私を庇って剣を構えたレオさんは、私と対峙している二人……ガルア様とリナリアさんを見て、再び驚愕の表情を浮かべる。
「ガルア……リナリア? なぜ、ここに……!」
「誰だ、貴様は」
レオさんに切っ先を向け、剣をしっかりと構えなおすガルア様。訝し気に目を眇めているところをみるに、ガルア様はレオ様とは面識がなかったみたい。
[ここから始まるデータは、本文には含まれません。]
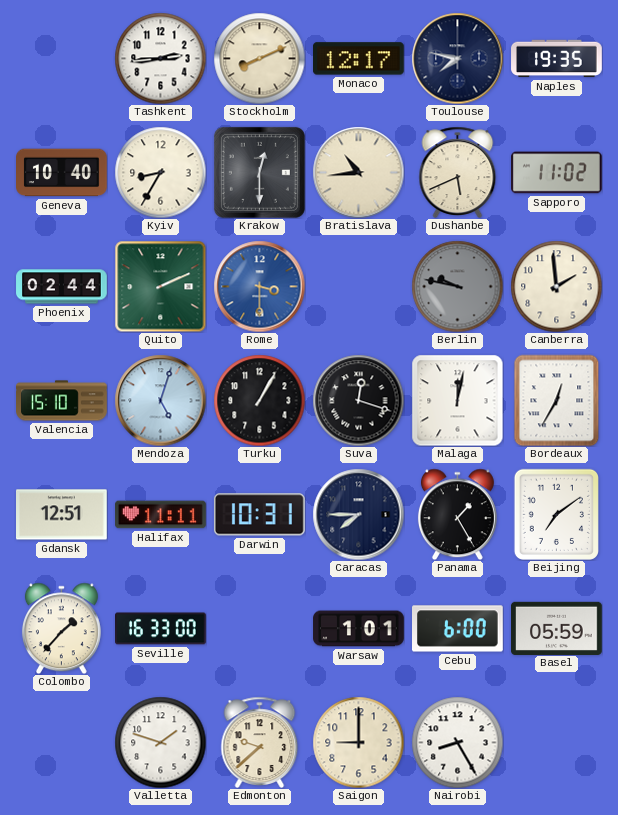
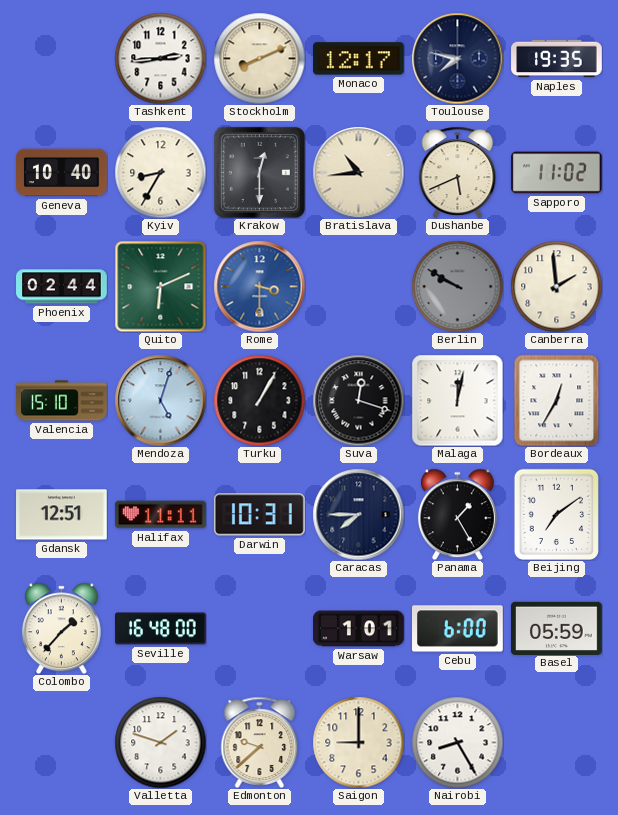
Quito: 2:11 -> 6:11
Berlin: 9:47 -> 9:50
Seville: 16:33 -> 16:48
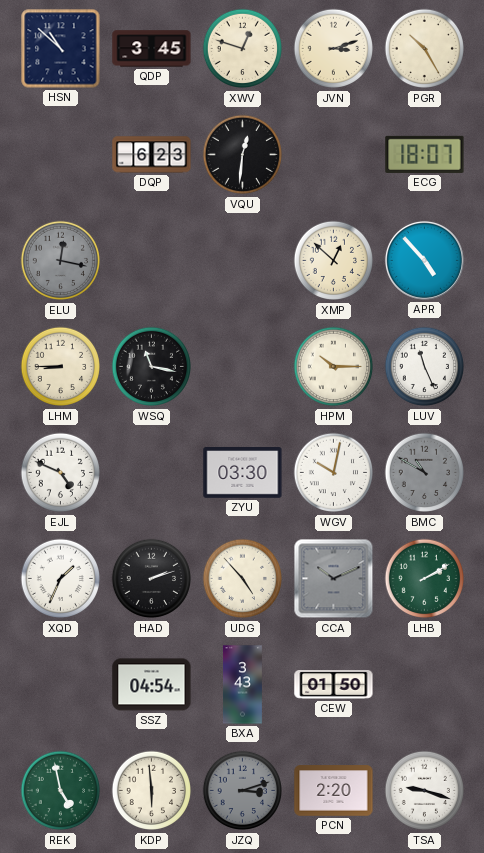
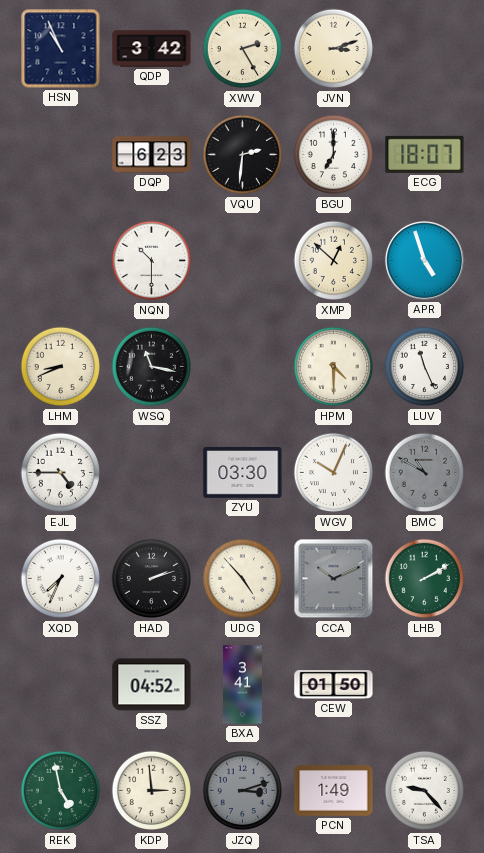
HSN: 10:52 -> 10:56
QDP: 3:45 -> 3:42
XWV: 12:48 -> 2:25
PGR: 10:25 -> none
VQU: 12:31 -> 2:31
BGU: none -> 7:00
ELU: 12:17 -> none
NQN: none -> 10:30
APR: 4:53 -> 4:57
LHM: 8:45 -> 8:41
HPM: 10:15 -> 4:30
EJL: 4:49 -> 4:45
WGV: 10:02 -> 10:04
XQD: 1:34 -> 7:34
SSZ: 04:54 -> 04:52
BXA: 3:43 -> 3:41
KDP: 5:59 -> 2:59
PCN: 2:20 -> 1:49
TSA: 9:18 -> 9:23
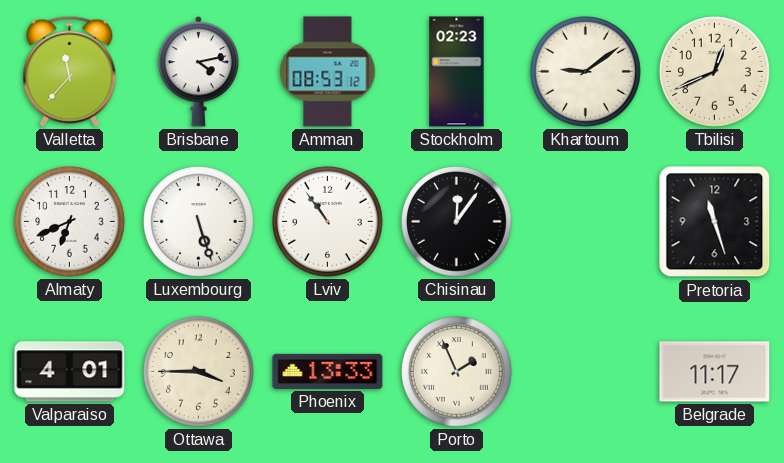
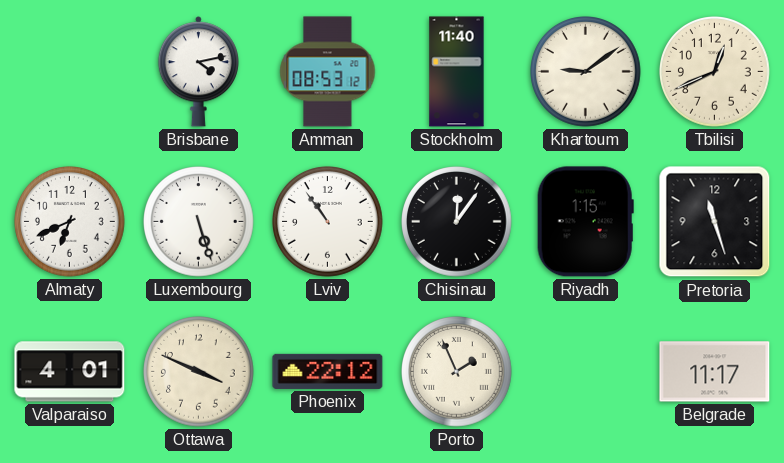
Valletta: 11:37 -> none
Stockholm: 02:23 -> 11:40
Riyadh: none -> 1:15
Ottawa: 3:45 -> 3:49
Phoenix: 13:33 -> 22:12
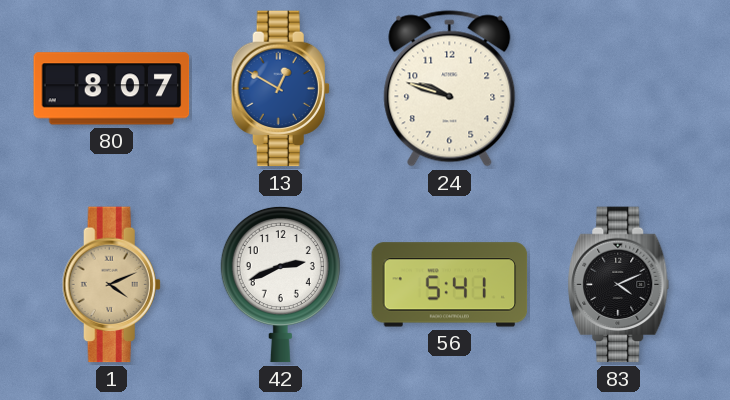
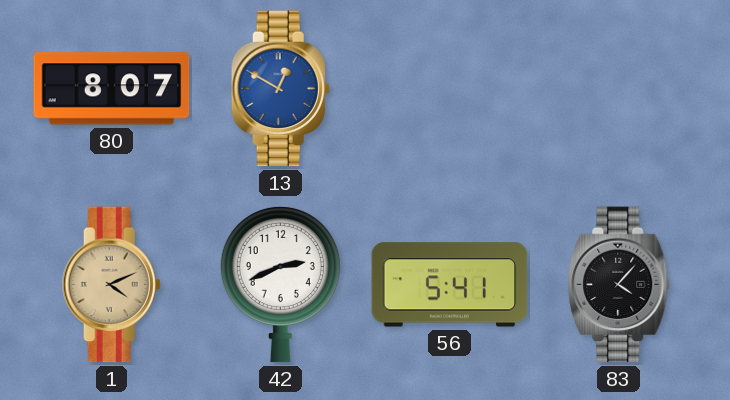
24: 9:48 -> none
83: 4:11 -> 4:07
「ああ、君が来てくれて良かった。さすがに騎士団長の長子と一騎打ちは私には荷が重いと思っていたところです」
さりげなく、コーティ様もレオさんの横に並び立つ。
武器など持っていないように見えていたのに、ローブの中にすっと手を入れて取り出したのは、長くてしっかりとした太さもある、使い込まれた鞭だった。
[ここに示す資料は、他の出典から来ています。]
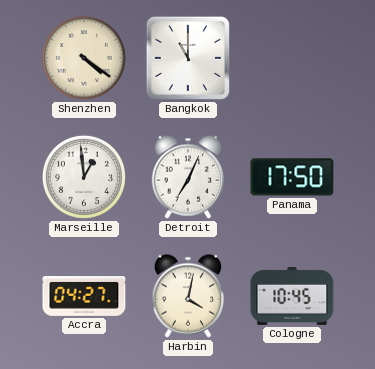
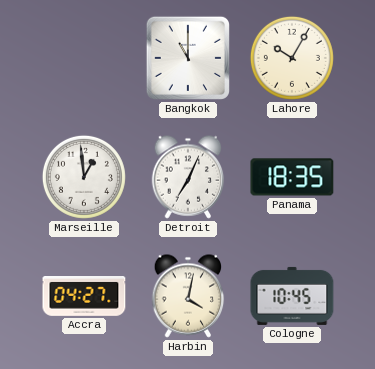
Shenzhen: 4:21 -> none
Lahore: none -> 10:05
Panama: 17:50 -> 18:35
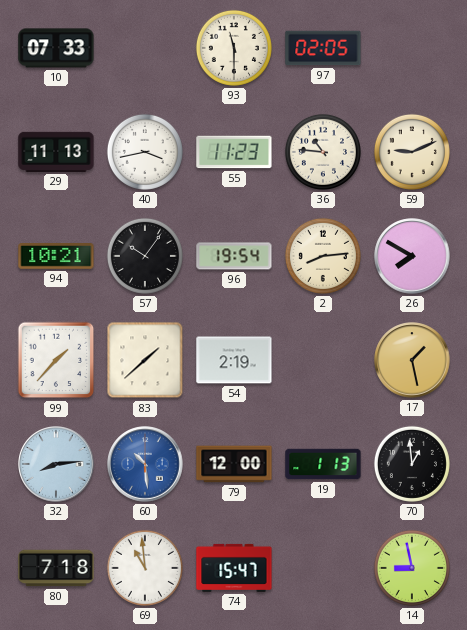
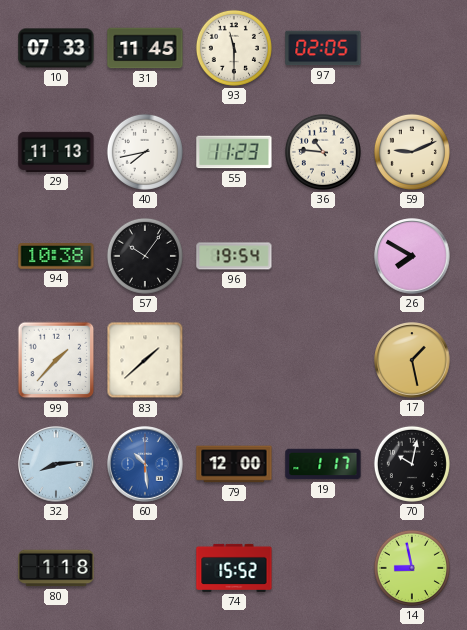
31: none -> 11:45
40: 3:43 -> 7:43
94: 10:21 -> 10:38
2: 8:14 -> none
54: 2:19 -> none
19: 1:13 -> 1:17
70: 12:59 -> 10:02
80: 7:18 -> 1:18
69: 10:59 -> none
74: 15:47 -> 15:52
コーティ様って魔法系ではなく、武闘系だったのね……とちょっと驚いてしまった。
「え? コーティさん……? なにが、どうなって……?」
理解が追い付かないレオさんは、ちらりと横目でコーティ様を見遣るけれど、コーティ様はまっすぐにガルア様を見据えたまま。
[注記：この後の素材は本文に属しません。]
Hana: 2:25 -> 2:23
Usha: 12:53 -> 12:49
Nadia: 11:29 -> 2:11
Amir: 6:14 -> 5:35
「話はあとで。今は騎士団長の御子息に、剣を収めてもらうことの方が大事です」
一瞬だけ複雑な表情をしたレオさんは、それでもコーティ様の意見に賛同したのか、まっすぐにガルア様を見つめ、剣を構えなおす。私の前には二つの広い背中。
頼もしさにホッと息をついたその時。
「……どうしてよ」
急にどこからか、低い、低い、地を這うような声が響いた。
「なんでアンタが守られて、お姫様みたいに大切に扱われるのよ……! そう扱われるべきはアタシでしょう?」
聞こえてくるあまりにも暗い声に心臓が嫌な鼓動をうつ。
「なんなのよ、アンタ。……目障りなのよ」
信じられないことに、このおどろおどろしい声は、リナリアさんから聞こえてくるようだった。
二人の背中の合間から覗き見ると、俯いたままブツブツと呟くリナリアさんの表情は、影になって見えない。
ピンクブロンドの緩いウェーブだけが、彼女の呟きに呼応するように小刻みに震えていた。
「ムカつくのよ!」
ギッと私を睨み上げた瞳は、言いようのない憎悪をはらんでいた。
さっきまでの砂糖菓子のように甘い表情ギャップが凄すぎて目を離せない。
どうして、なんて私のほうが聞きたいくらいなのに。
リナリアさんに恨まれるようなことをした覚えなんてつゆほどもない。むしろ陥れられたのも、恨みたいのだって、私のほうだと言うのに……なぜ、彼女はこんなにも憎々し気に私を見るのかしら。